◆ DATASET EXTRACT:
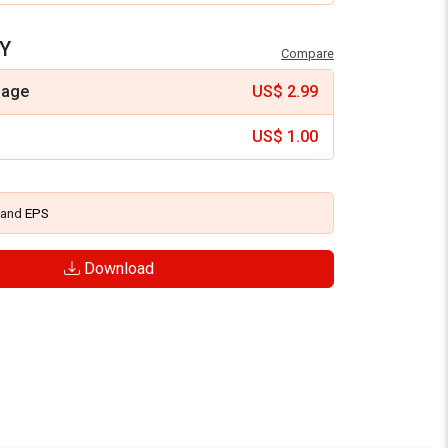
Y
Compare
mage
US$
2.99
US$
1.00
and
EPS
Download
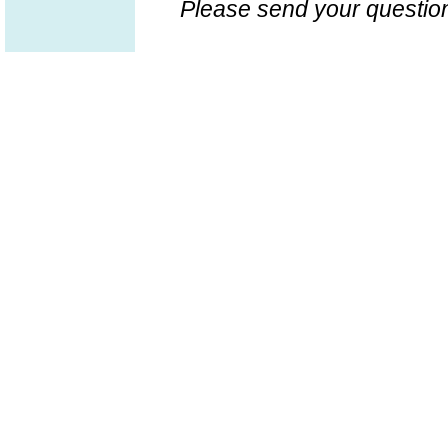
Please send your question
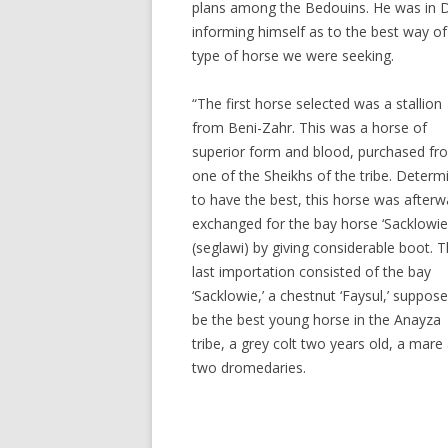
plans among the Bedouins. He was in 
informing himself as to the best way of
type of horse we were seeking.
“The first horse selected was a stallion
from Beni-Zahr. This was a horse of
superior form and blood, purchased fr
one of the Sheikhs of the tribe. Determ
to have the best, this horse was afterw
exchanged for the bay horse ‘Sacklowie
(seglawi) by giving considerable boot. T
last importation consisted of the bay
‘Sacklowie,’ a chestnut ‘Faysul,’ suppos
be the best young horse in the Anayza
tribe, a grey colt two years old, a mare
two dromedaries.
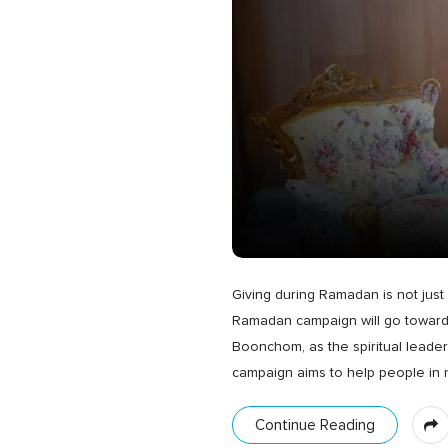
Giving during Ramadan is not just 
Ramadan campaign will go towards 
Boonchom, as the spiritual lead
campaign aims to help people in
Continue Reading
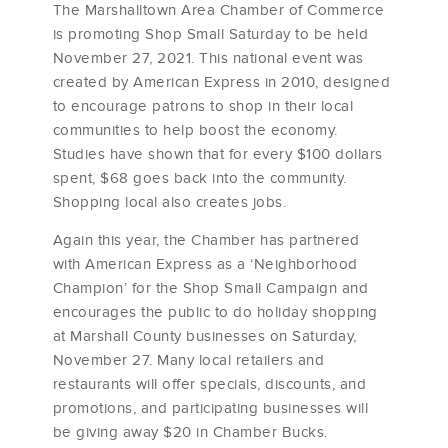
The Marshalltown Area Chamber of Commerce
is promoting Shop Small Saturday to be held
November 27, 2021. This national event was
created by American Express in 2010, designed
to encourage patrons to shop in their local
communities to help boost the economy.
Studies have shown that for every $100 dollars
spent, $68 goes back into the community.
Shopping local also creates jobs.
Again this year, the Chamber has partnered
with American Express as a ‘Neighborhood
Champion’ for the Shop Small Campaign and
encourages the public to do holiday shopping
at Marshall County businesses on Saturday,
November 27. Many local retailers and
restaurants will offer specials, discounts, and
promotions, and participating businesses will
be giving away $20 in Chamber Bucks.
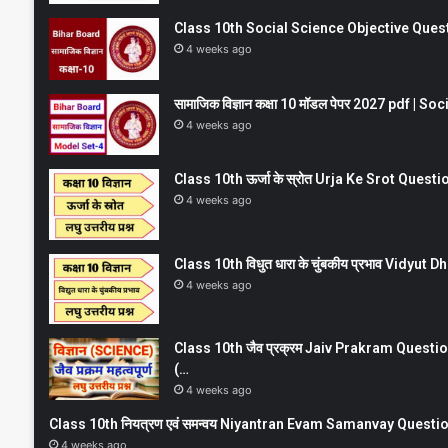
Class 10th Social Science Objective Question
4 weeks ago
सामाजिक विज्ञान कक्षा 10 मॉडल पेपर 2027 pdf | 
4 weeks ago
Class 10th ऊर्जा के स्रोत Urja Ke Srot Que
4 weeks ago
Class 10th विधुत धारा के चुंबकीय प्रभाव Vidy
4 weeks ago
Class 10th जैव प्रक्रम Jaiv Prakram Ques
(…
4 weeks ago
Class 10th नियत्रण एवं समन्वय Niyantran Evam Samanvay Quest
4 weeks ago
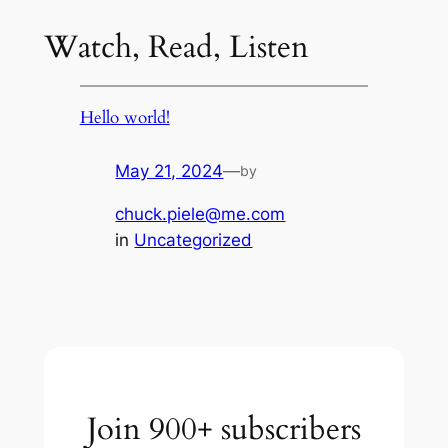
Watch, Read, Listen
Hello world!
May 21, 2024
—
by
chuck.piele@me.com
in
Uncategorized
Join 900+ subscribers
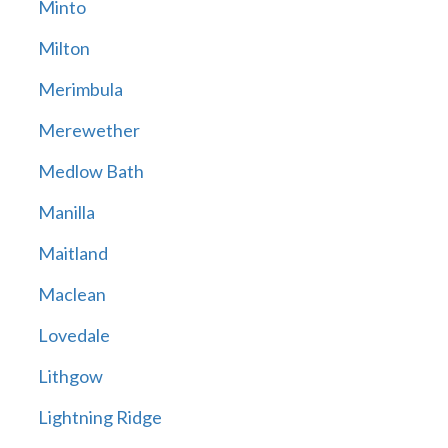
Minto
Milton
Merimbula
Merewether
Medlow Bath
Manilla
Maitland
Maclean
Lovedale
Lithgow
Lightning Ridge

◆ TASK STATEMENT: Every record, word for word, should be given back without its pictures.

◆ ANSWER TO THIS TASK:
Y
Compare
mage
US$
2.99
US$
1.00
and
EPS
Download
Please send your question
plans among the Bedouins. He was in 
informing himself as to the best way of
type of horse we were seeking.
“The first horse selected was a stallion
from Beni-Zahr. This was a horse of
superior form and blood, purchased fr
one of the Sheikhs of the tribe. Determ
to have the best, this horse was afterw
exchanged for the bay horse ‘Sacklowie
(seglawi) by giving considerable boot. T
last importation consisted of the bay
‘Sacklowie,’ a chestnut ‘Faysul,’ suppos
be the best young horse in the Anayza
tribe, a grey colt two years old, a mare
two dromedaries.
Giving during Ramadan is not just 
Ramadan campaign will go towards 
Boonchom, as the spiritual lead
campaign aims to help people in
Continue Reading
The Marshalltown Area Chamber of Commerce
is promoting Shop Small Saturday to be held
November 27, 2021. This national event was
created by American Express in 2010, designed
to encourage patrons to shop in their local
communities to help boost the economy.
Studies have shown that for every $100 dollars
spent, $68 goes back into the community.
Shopping local also creates jobs.
Again this year, the Chamber has partnered
with American Express as a ‘Neighborhood
Champion’ for the Shop Small Campaign and
encourages the public to do holiday shopping
at Marshall County businesses on Saturday,
November 27. Many local retailers and
restaurants will offer specials, discounts, and
promotions, and participating businesses will
be giving away $20 in Chamber Bucks.
Class 10th Social Science Objective Question
4 weeks ago
सामाजिक विज्ञान कक्षा 10 मॉडल पेपर 2027 pdf | 
4 weeks ago
Class 10th ऊर्जा के स्रोत Urja Ke Srot Que
4 weeks ago
Class 10th विधुत धारा के चुंबकीय प्रभाव Vidy
4 weeks ago
Class 10th जैव प्रक्रम Jaiv Prakram Ques
(…
4 weeks ago
Class 10th नियत्रण एवं समन्वय Niyantran Evam Samanvay Quest
4 weeks ago
Watch, Read, Listen
Hello world!
May 21, 2024
—
by
chuck.piele@me.com
in
Uncategorized
Join 900+ subscribers
Minto
Milton
Merimbula
Merewether
Medlow Bath
Manilla
Maitland
Maclean
Lovedale
Lithgow
Lightning Ridge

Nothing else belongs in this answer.